Against this unfairness, the workers united and for the first time in 1925, a private Bill, entitled
Weekly Payment Bill, was introduced in Legislative assembly. The Bill sought to remedy some
of the unfair Labor practices. However, it could not be passed and was withdrawn on assurance

of the Government that it would codify a law for regular payment of wages and would check
unlawful deductions and other malpractices adopted by the employers.
The payment of wages Act is based upon the same principles as the original but has been revised
throughout in the light of criticism received when the original Bill was circulated. Ultimately
after completing a circuitous journey, The Payment of Wages Act was passed in 1936 which
came into force on 28th March 1937. A series of amendments have been made in order to keep
pace with the changing circumstances and necessities of labor class. The Act has been drastically
amended in 2005 with a view to extending its protection to large number of persons and making
the provisions of the Act more effective and beneficial. The existing wage limit for coverage of
employees has been increased from Rs. 1600 to Rs. 6500 by the Amendment Act, 41 0f 2005
with effect from 9.11.2005. Again it has been enhanced from Rs. 6500 to Rs. 10000 per month
vide S.O. 1380 (E) dated 8.8.2007.
The Amendment Act 41 of 2005 has adopted the process of insertion and substitution. The
definition of appropriate Government has been inserted in Section 2 (i) of the Act. The
expression appropriate Government has been substituted for expressions Central
Government used earlier.

Objects of the Act and its application


The Act is intended to regulate the payment of wages to certain classes of persons employed in
industries and the object is to provide for a speedy and effective remedy to the employees in
respect of their claims arising out of illegal deductions or unjustified delay made in paying the
wages to them. The act furnishes a summary remedy for wages earned in an office and not paid,
but it does not provide a remedy for investigation of quarrels which concern the office.1
The general purposes of the Act are to provide that the employed persons shall be paid their
wages in a particular form and at regular intervals and without any unauthorized deductions.2
The object of this Act is three-fold:
1 A.C. Arumugham v. Manager Jawahar Mills Ltd., A.I.R. 1956 Mad 79
2 Arvind Mills Ltd., v.
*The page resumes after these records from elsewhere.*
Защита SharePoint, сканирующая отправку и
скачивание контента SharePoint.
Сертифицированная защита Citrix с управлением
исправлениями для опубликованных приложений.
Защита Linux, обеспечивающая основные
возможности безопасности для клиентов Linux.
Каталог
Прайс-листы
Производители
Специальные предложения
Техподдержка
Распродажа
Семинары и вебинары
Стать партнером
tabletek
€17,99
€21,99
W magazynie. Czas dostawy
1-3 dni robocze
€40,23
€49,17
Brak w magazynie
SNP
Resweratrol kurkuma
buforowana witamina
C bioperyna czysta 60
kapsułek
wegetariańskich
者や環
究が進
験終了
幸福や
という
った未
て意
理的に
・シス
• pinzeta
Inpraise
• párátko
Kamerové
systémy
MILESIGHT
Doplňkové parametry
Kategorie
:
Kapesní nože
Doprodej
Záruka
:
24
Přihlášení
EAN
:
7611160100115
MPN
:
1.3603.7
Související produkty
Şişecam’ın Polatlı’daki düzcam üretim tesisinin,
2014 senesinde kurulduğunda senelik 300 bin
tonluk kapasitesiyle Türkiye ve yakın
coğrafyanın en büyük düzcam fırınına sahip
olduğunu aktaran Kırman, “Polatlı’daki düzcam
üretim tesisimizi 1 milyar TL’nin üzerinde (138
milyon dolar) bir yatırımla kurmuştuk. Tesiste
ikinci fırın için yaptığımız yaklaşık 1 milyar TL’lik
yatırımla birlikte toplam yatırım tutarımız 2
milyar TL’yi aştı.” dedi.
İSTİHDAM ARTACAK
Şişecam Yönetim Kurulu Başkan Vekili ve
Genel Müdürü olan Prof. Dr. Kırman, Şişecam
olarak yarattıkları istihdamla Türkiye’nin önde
K.R. Gadgil, AIR 1941 Bom. 26

It provides that the employed persons shall be paid their wages in a particular form;
The payments will be made at regular intervals;
It prohibits unlawful and unauthorized deductions from the wages.
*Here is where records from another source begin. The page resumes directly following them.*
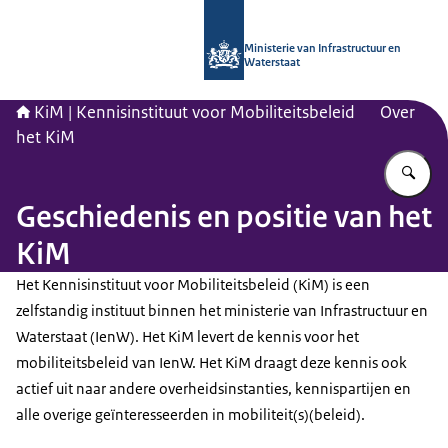
Naar de homepage van Kennisinstituu
Ministerie van Infrastructuur en
Waterstaat
KiM | Kennisinstituut voor Mobiliteitsbeleid
Over
het KiM
Vu
Geschiedenis en positie van het
KiM
Het Kennisinstituut voor Mobiliteitsbeleid (KiM) is een
zelfstandig instituut binnen het ministerie van Infrastructuur en
Waterstaat (IenW). Het KiM levert de kennis voor het
mobiliteitsbeleid van IenW. Het KiM draagt deze kennis ook
actief uit naar andere overheidsinstanties, kennispartijen en
alle overige geïnteresseerden in mobiliteit(s)(beleid).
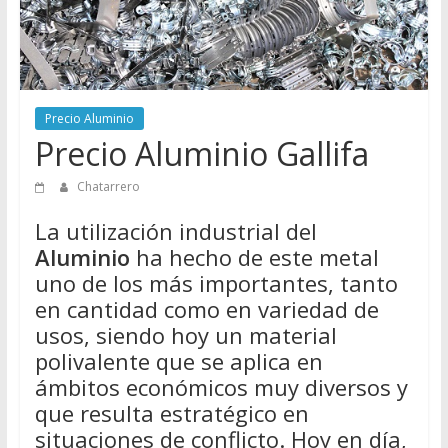
Directorio
de
Chatarreros
para
vender
Precio Aluminio
Chatarra
Precio Aluminio Gallifa
Chatarrero
La utilización industrial del
Aluminio
ha hecho de este metal
uno de los más importantes, tanto
en cantidad como en variedad de
usos, siendo hoy un material
polivalente que se aplica en
ámbitos económicos muy diversos y
que resulta estratégico en
situaciones de conflicto. Hoy en día,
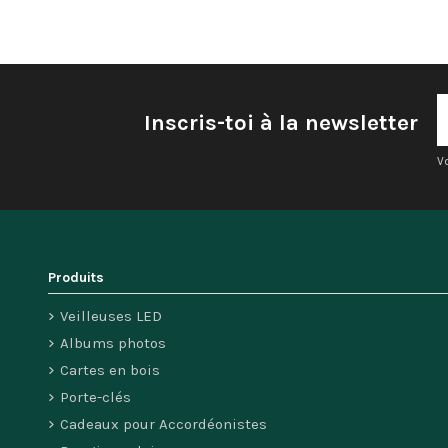
Inscris-toi à la newsletter
V
Produits
Veilleuses LED
Albums photos
Cartes en bois
Porte-clés
Cadeaux pour Accordéonistes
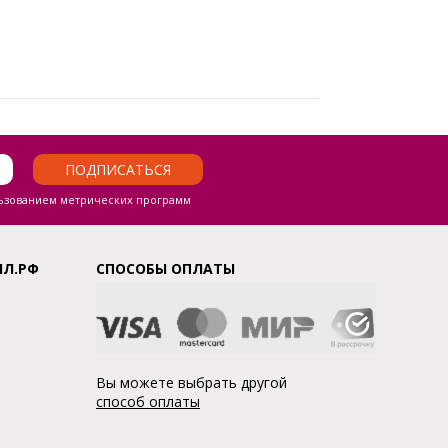
ПОДПИСАТЬСЯ
ьзованием метрических программ
ЛЛ.РФ
СПОСОБЫ ОПЛАТЫ
Вы можете выбрать другой
способ оплаты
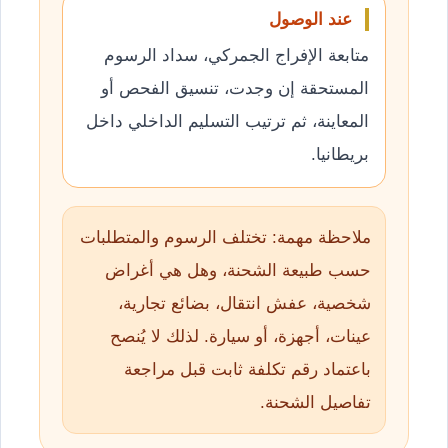
عند الوصول
متابعة الإفراج الجمركي، سداد الرسوم
المستحقة إن وجدت، تنسيق الفحص أو
المعاينة، ثم ترتيب التسليم الداخلي داخل
بريطانيا.
ملاحظة مهمة: تختلف الرسوم والمتطلبات
حسب طبيعة الشحنة، وهل هي أغراض
شخصية، عفش انتقال، بضائع تجارية،
عينات، أجهزة، أو سيارة. لذلك لا يُنصح
باعتماد رقم تكلفة ثابت قبل مراجعة
تفاصيل الشحنة.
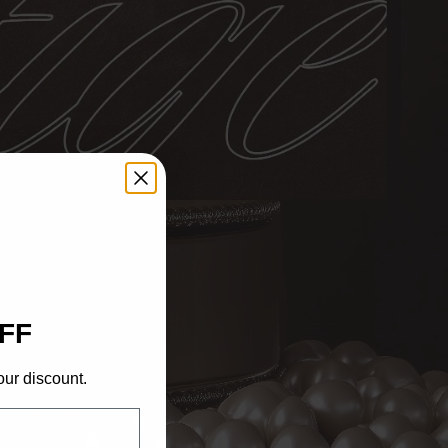
FF
our discount.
APPLICATION OF THE ACT AND STATUS QUO.The Payment of Wages Act under its section 1(4) provides that it applies in the first instance to
the payment of wages to persons employed in any factory, persons employed otherwise than in a
factory upon any Railway by a railway administration or, either directly or through a subcontractor, by a person fulfilling a contract with a railway administration; and persons in an
industrial or other establishment specified in sub-clauses (a) to (g) of clause (ii) of Section 2. The
power is, however, vested in the appropriate Government now instead Government of State to
make provisions of the Act or any of them applicable after giving three months notice of its
intention of so doing by Notification in the Official Gazette to the payment of wages to any class
of persons employed in any establishment or class of establishments specified by the appropriate
Government under sub-clause (h) of clause (ii) of Section 2.
This Act applies to wages payable to an employed person in respect of a wage period if such
wages for that wage period do not exceed six thousand five hundred rupees per month or such
other higher sum which on, the basis of figures of the consumer Expenditure Survey published
by the National Sample Survey Organization, the Central Government may, after every five
years, by notification in the Official Gazette, specify. Now Rs. 10,000 (ten thousand) per month
has been fixed increasing the earlier wage limit of Rs. 6500 keeping in view prices of the
consumer commodities increasing day by day.